SOURCE INFORMATION:
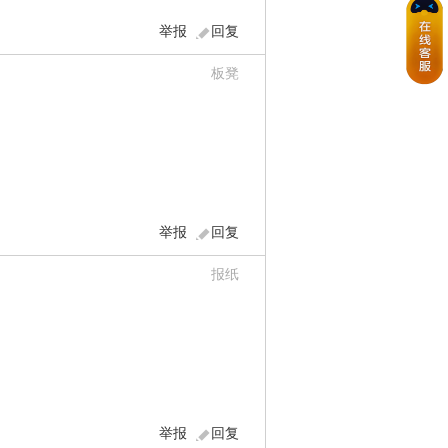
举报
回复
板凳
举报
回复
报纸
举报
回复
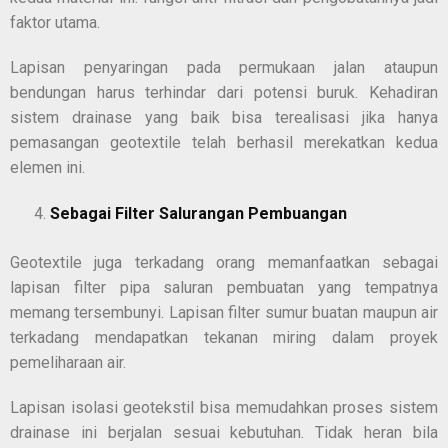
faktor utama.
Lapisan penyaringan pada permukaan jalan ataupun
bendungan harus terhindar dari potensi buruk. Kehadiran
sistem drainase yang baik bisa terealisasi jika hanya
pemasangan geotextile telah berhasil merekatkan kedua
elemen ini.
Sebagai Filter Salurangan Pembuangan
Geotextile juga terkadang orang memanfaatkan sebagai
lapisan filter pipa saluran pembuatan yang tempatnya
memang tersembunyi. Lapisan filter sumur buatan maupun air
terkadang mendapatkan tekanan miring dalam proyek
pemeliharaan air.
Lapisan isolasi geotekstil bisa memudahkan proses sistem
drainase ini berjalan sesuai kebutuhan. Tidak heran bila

PROBLEM TO WORK ON: Each entry above is to be written out exactly. The pictures stay out.

WRITTEN RESPONSE:
举报
回复
板凳
举报
回复
报纸
举报
回复
faktor utama.
Lapisan penyaringan pada permukaan jalan ataupun
bendungan harus terhindar dari potensi buruk. Kehadiran
sistem drainase yang baik bisa terealisasi jika hanya
pemasangan geotextile telah berhasil merekatkan kedua
elemen ini.
Sebagai Filter Salurangan Pembuangan
Geotextile juga terkadang orang memanfaatkan sebagai
lapisan filter pipa saluran pembuatan yang tempatnya
memang tersembunyi. Lapisan filter sumur buatan maupun air
terkadang mendapatkan tekanan miring dalam proyek
pemeliharaan air.
Lapisan isolasi geotekstil bisa memudahkan proses sistem
drainase ini berjalan sesuai kebutuhan. Tidak heran bila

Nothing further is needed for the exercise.